The Gr1 and Mac1 double-positive myeloid cells in old DKO mice fulfill the criteria of MDSCs with their immature morphology and T cell suppressive activity. In our model, these MDSCs also potently suppress erythropoiesis. Therefore, the erythroid suppressive function represents a key pathologic feature of MDSCs as previously reported.10, 18, 22 By targeting MDSCs through all-trans retinoic acid (ATRA), we found improved erythropoiesis in DKO mice. Mechanically, ATRA attenuated the cytokine upregulation both in vivo and in vitro, through the promotion of cell differentiation evidenced by the reduced cell size of MDSCs post-ATRA treatment and the percentage of monocytic-MDSCs. In fact, several clinical trials using ATRA to treat MDS have been reported.38, 39, 40 One report showed ATRA combined with erythropoietin was effective for the treatment of anemia in low risk MDS patients having failed erythropoietin alone.38 Our study provides mechanistic insights showing that ATRA ameliorates anemia in MDS through reduction of MDSC-induced inflammatory bone marrow microenvironment.
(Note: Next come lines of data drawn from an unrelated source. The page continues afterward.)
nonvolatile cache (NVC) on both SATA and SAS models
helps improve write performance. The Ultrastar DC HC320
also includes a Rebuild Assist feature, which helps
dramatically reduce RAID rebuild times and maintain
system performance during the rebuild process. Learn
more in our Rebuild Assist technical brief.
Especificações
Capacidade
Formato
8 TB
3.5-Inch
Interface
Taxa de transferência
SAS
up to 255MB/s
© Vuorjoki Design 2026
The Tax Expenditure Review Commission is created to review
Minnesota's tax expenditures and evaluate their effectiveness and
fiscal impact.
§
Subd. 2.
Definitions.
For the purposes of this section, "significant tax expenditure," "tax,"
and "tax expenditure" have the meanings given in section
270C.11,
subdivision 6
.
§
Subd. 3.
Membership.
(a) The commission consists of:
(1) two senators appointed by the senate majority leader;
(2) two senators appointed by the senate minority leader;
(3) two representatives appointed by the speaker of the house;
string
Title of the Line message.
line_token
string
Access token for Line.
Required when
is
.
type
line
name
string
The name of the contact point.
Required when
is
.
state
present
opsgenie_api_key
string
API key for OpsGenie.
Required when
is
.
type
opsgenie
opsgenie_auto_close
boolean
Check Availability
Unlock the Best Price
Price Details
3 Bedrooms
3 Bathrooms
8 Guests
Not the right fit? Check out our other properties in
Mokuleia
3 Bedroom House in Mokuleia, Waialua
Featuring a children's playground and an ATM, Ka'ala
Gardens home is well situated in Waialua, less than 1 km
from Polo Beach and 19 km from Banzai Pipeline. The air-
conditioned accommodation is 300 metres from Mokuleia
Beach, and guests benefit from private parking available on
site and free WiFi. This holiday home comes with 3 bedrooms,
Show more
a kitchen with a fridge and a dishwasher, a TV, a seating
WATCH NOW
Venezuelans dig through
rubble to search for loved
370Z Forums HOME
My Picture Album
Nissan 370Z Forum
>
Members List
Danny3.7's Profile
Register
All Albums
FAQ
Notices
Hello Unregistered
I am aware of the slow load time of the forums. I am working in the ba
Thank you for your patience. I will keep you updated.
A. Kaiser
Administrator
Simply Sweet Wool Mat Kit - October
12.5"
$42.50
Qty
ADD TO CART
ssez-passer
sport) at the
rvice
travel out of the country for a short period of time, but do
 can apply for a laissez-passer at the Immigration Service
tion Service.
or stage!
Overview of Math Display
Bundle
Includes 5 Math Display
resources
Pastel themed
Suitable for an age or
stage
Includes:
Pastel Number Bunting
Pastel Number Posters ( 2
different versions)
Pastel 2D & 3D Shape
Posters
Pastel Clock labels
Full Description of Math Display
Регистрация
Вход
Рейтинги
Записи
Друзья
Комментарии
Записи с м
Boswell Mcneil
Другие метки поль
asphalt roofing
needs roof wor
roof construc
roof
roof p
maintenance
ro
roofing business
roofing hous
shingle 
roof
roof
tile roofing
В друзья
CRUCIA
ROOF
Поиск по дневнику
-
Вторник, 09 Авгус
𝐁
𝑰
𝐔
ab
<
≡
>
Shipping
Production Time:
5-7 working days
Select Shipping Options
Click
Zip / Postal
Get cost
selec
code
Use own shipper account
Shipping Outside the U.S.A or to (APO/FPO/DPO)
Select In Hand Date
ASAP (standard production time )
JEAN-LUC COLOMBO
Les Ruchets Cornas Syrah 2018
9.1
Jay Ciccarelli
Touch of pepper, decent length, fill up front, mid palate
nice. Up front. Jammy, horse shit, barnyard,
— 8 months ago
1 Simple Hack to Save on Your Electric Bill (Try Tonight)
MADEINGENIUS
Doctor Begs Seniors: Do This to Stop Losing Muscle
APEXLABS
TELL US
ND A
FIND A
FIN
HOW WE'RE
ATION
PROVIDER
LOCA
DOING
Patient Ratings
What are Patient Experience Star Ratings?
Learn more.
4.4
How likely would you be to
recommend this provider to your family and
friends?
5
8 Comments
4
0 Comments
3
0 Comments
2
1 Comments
TNFα and IL-6 are known to inhibit erythropoiesis.41 However, the detailed mechanisms of how different cytokines are involved in ineffective erythropoiesis are unclear. One of the most commonly involved pathways in inflammation-related anemia is cytokine-mediated hepcidin upregulation in the liver, which negatively affects the availability of iron to the developing erythroblasts.25, 42 However, hepcidin is not increased in our DKO mouse model. Instead, our study revealed direct but distinct roles of TNFα and IL-6 in the pathogenesis of ineffective erythropoiesis. Both cytokines blocked erythroid colony formation. After the CFU-E stage, IL-6 induced potent upregulation of reactive oxygen species and caspase-mediated cell death whereas TNFα mainly affects GATA1 protein levels. These results are also consistent with reported clinical observations that IL-6 and activated caspase-1 and caspase-3 are upregulated in MDS patients with refractory anemia.9, 10

IL-6 is upregulated in miR-146a knockout mice through increased TRAF6, a well-known target of miR-146a.35 Our previous study shows that IL-6 and TNFα are also prone to be upregulated in mDia1 deficient mice when the mice are subject to innate immune stimulation, related to increased expression of CD14 on granulocytes.5 Here we show that the combined deficiency of miR-146a and mDia1 leads to a profoundly increased elaboration of these cytokines, especially IL-6. This increase is most prominent in aged mice, which is consistent with the age-related changes in the bone marrow microenvironment. The level of IL-6 correlates with the level of ineffective erythropoiesis. In miR-146a/mDia1 double knockout mice, IL-6 is nearly four-fold higher than miR-146a knockout mice and 20−30-fold higher than the wild type or mDia1 knockout mice. Correspondingly, bone marrow erythroid cells are significantly reduced in miR-146a knockout mice and almost completely absent in miR-146a/mDia1 double knockout mice. These results are consistent with a more severe effect of IL-6 in erythropoiesis. Overall, our study highlights the significance of the bone marrow inflammatory microenvironment in the pathogenesis of ineffective erythropoiesis and anemia in del(5q) MDS.